◆ WHAT TO DO
Please return all of the records verbatim, with the pictures omitted.

### THE DATA

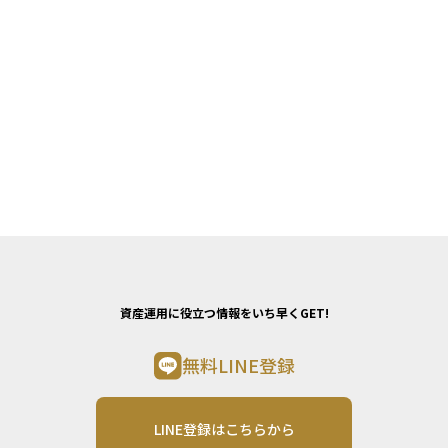
資産運用に役立つ情報をいち早くGET!
無料LINE登録
LINE登録はこちらから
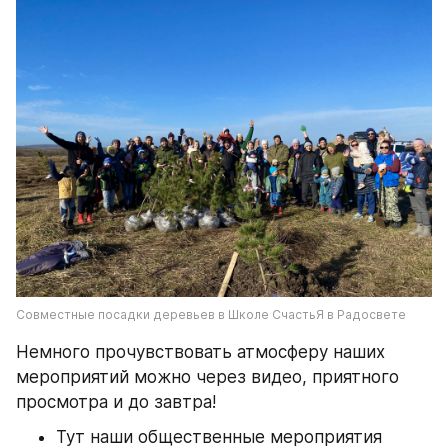
Совместные посадки деревьев в Школе СчастьЯ в Радосвете
Немного прочувствовать атмосферу наших 
мероприятий можно через видео, приятного 
просмотра и до завтра!
Тут наши общественные мероприятия 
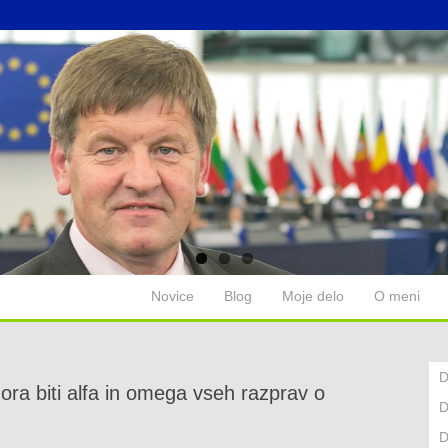
Novice
Blog
Moje delo
O meni
D
ora biti alfa in omega vseh razprav o
D
D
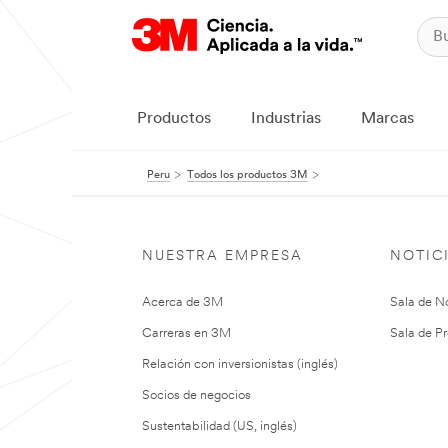
Productos
Industrias
Marcas
Peru
Todos los productos 3M
NUESTRA EMPRESA
NOTIC
Acerca de 3M
Sala de No
Carreras en 3M
Sala de Pr
Relación con inversionistas (inglés)
Socios de negocios
Sustentabilidad (US, inglés)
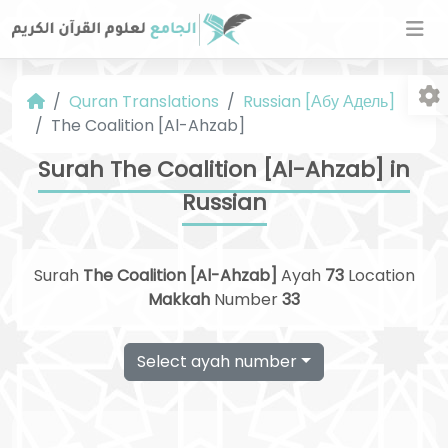
Quran Translations
Russian [Абу Адель]
The Coalition [Al-Ahzab]
Surah The Coalition [Al-Ahzab] in
Russian
Fo
Surah
The Coalition [Al-Ahzab]
Ayah
73
Location
Makkah
Number
33
Select ayah number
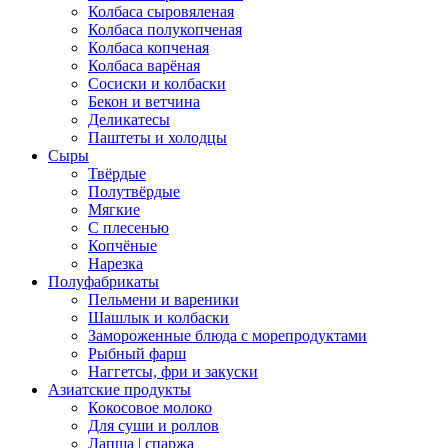
Колбаса сыровяленая
Колбаса полукопченая
Колбаса копченая
Колбаса варёная
Сосиски и колбаски
Бекон и ветчина
Деликатесы
Паштеты и холодцы
Сыры
Твёрдые
Полутвёрдые
Мягкие
С плесенью
Копчёные
Нарезка
Полуфабрикаты
Пельмени и вареники
Шашлык и колбаски
Замороженные блюда с морепродуктами
Рыбный фарш
Наггетсы, фри и закуски
Азиатские продукты
Кокосовое молоко
Для суши и роллов
Лапша | спаржа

######

◆ SOLUTION FOR THIS PROBLEM
資産運用に役立つ情報をいち早くGET!
無料LINE登録
LINE登録はこちらから
Совместные посадки деревьев в Школе СчастьЯ в Радосвете
Немного прочувствовать атмосферу наших 
мероприятий можно через видео, приятного 
просмотра и до завтра!
Тут наши общественные мероприятия 
Novice
Blog
Moje delo
O meni
D
ora biti alfa in omega vseh razprav o
D
D
Productos
Industrias
Marcas
Peru
Todos los productos 3M
NUESTRA EMPRESA
NOTIC
Acerca de 3M
Sala de No
Carreras en 3M
Sala de Pr
Relación con inversionistas (inglés)
Socios de negocios
Sustentabilidad (US, inglés)
Quran Translations
Russian [Абу Адель]
The Coalition [Al-Ahzab]
Surah The Coalition [Al-Ahzab] in
Russian
Fo
Surah
The Coalition [Al-Ahzab]
Ayah
73
Location
Makkah
Number
33
Select ayah number
Колбаса сыровяленая
Колбаса полукопченая
Колбаса копченая
Колбаса варёная
Сосиски и колбаски
Бекон и ветчина
Деликатесы
Паштеты и холодцы
Сыры
Твёрдые
Полутвёрдые
Мягкие
С плесенью
Копчёные
Нарезка
Полуфабрикаты
Пельмени и вареники
Шашлык и колбаски
Замороженные блюда с морепродуктами
Рыбный фарш
Наггетсы, фри и закуски
Азиатские продукты
Кокосовое молоко
Для суши и роллов
Лапша | спаржа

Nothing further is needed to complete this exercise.